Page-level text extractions

# # # # #

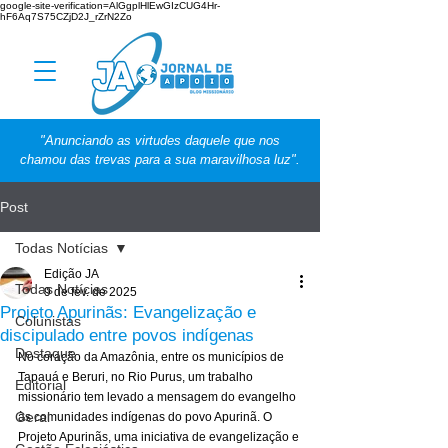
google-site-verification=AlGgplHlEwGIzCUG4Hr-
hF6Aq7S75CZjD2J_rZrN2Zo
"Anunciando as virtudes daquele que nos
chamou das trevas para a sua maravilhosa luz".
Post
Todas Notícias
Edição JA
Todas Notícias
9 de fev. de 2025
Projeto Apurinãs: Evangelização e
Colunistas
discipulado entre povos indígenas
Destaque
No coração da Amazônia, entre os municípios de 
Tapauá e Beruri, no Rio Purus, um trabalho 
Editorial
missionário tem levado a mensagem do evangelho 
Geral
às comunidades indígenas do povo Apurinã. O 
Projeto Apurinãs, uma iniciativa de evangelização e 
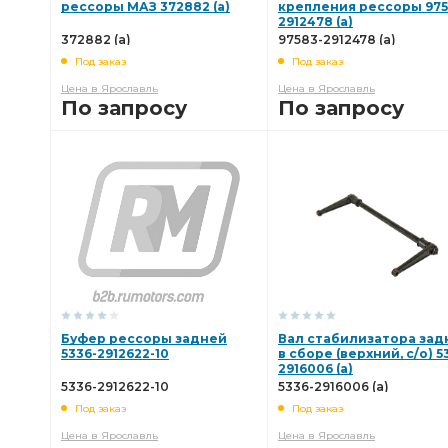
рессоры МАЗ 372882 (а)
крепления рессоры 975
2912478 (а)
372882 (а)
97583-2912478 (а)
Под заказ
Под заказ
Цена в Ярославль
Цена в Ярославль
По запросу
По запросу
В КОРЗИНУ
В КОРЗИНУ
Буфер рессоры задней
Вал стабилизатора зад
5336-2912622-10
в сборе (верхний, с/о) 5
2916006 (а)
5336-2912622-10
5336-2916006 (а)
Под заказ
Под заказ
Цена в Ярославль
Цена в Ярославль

# # # # #

▸ **YOUR GOAL**:
Reproduce all entries without any change, and omit the pictures.

▸ **REPLY**:
google-site-verification=AlGgplHlEwGIzCUG4Hr-
hF6Aq7S75CZjD2J_rZrN2Zo
"Anunciando as virtudes daquele que nos
chamou das trevas para a sua maravilhosa luz".
Post
Todas Notícias
Edição JA
Todas Notícias
9 de fev. de 2025
Projeto Apurinãs: Evangelização e
Colunistas
discipulado entre povos indígenas
Destaque
No coração da Amazônia, entre os municípios de 
Tapauá e Beruri, no Rio Purus, um trabalho 
Editorial
missionário tem levado a mensagem do evangelho 
Geral
às comunidades indígenas do povo Apurinã. O 
Projeto Apurinãs, uma iniciativa de evangelização e 
рессоры МАЗ 372882 (а)
крепления рессоры 975
2912478 (а)
372882 (а)
97583-2912478 (а)
Под заказ
Под заказ
Цена в Ярославль
Цена в Ярославль
По запросу
По запросу
В КОРЗИНУ
В КОРЗИНУ
Буфер рессоры задней
Вал стабилизатора зад
5336-2912622-10
в сборе (верхний, с/о) 5
2916006 (а)
5336-2912622-10
5336-2916006 (а)
Под заказ
Под заказ
Цена в Ярославль
Цена в Ярославль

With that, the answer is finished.